Rate of Outpatient PVI on the Rise Following Medicare Reimbursement Adjustment
JACC in a Flash | The rate of peripheral vascular intervention (PVI) and atherectomy in outpatient facilities and office-based clinics increased dramatically following a change in Medicare reimbursement rates to PVI, according to a study published March 10 in JACC. The modification, which took place in 2008, was intended to encourage more efficient outpatient use of PVI in the U.S.
Using data from 39,339 fee-for-service Medicare beneficiaries, researchers examined the rate of PVI from 2006 – 2011, specifically evaluating the type of procedure and clinical setting. During the five years of the study, 31,248 patients underwent PVI—27% angioplasty, 22% atherectomy, and 50% stent implantation—7,325 had surgical revascularization procedures (lower-extremity bypass or endarterectomy), and 766 underwent hybrid revascularization procedures (PVI and surgical revascularization on the same claim). The clinical settings were broken down into inpatient facility, outpatient facility, office-based clinic or ambulatory surgery center.
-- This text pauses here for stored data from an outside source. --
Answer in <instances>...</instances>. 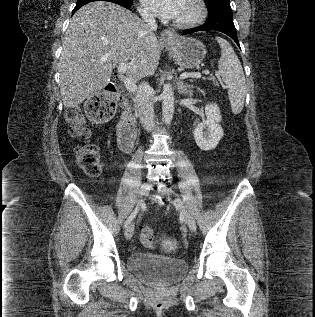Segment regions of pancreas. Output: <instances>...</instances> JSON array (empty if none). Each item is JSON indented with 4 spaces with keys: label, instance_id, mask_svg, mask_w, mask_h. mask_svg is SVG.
Returning <instances> with one entry per match:
<instances>
[{
    "label": "pancreas",
    "instance_id": "1",
    "mask_svg": "<svg viewBox=\"0 0 315 317\" xmlns=\"http://www.w3.org/2000/svg\"><path fill=\"white\" fill-rule=\"evenodd\" d=\"M208 79H209V80H211V81H213L215 85H217V84H218V83H217V80H216V78H215V77H210V78H208Z\"/></svg>",
    "mask_w": 315,
    "mask_h": 317
}]
</instances>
The results of the study showed that while PVI rates decreased in inpatient hospital settings (210 in 2006 to 151.6 in 2011), the rate of PVI done in outpatient hospital settings (185 in 2006 to 229 in 2011) and office-based clinics (6 in 2006 to 38 in 2011) increased significantly. Further, the rate of atherectomy in the same outpatient settings spiked from 39 in 2006 to 84 in 2011. In conjunction with these increases in outpatient practices after the Medicare modification in 2008, “Medicare payments for outpatient and office-based clinic atherectomies were the highest reimbursed procedures.”
The authors of the study note that their findings “shed light on possible unintended consequences of these payment decisions... The significant rise in atherectomy use during the study period in outpatient facilities and office-based clinics is likely related to higher reimbursement for [these] procedures.” They add that further site improvements in technology for use in PVI as another possible explanation for their results.
Jones WS, Mi X, Qualis L, et al. J AmColl Cardiol. 2015;65(9):920-7.